:: ACTIVITY ::
All lines from the opening of the data to the line containing "日本三级片在线观看 (104, 2543)" must be returned unchanged, and only those lines.

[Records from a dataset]
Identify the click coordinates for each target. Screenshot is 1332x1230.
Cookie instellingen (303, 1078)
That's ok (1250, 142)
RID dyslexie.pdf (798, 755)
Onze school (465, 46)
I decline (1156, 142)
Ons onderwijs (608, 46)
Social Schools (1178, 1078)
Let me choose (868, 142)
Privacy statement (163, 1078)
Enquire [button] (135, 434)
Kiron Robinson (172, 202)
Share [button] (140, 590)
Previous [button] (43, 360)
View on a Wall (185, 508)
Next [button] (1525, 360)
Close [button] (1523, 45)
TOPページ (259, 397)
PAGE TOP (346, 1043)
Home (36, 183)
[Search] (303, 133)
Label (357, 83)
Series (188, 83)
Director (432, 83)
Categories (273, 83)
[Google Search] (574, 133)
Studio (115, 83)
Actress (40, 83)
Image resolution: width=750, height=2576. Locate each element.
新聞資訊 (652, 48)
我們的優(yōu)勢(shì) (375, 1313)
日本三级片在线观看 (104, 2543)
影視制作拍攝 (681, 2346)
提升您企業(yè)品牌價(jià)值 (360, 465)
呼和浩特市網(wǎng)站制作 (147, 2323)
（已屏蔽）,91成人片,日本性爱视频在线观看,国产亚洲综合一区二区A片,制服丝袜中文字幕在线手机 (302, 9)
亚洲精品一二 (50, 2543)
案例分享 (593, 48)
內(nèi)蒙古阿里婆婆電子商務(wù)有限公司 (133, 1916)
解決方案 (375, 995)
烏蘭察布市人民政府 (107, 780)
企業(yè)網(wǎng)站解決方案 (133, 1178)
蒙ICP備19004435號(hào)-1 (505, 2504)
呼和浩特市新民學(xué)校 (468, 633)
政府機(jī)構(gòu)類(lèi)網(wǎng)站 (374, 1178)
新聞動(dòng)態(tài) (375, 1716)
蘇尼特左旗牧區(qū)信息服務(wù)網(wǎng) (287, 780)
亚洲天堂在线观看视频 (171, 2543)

:: RESPONSE TO THE TASK ::
Identify the click coordinates for each target. Screenshot is 1332x1230.
Cookie instellingen (303, 1078)
That's ok (1250, 142)
RID dyslexie.pdf (798, 755)
Onze school (465, 46)
I decline (1156, 142)
Ons onderwijs (608, 46)
Social Schools (1178, 1078)
Let me choose (868, 142)
Privacy statement (163, 1078)
Enquire [button] (135, 434)
Kiron Robinson (172, 202)
Share [button] (140, 590)
Previous [button] (43, 360)
View on a Wall (185, 508)
Next [button] (1525, 360)
Close [button] (1523, 45)
TOPページ (259, 397)
PAGE TOP (346, 1043)
Home (36, 183)
[Search] (303, 133)
Label (357, 83)
Series (188, 83)
Director (432, 83)
Categories (273, 83)
[Google Search] (574, 133)
Studio (115, 83)
Actress (40, 83)
Image resolution: width=750, height=2576. Locate each element.
新聞資訊 (652, 48)
我們的優(yōu)勢(shì) (375, 1313)
日本三级片在线观看 (104, 2543)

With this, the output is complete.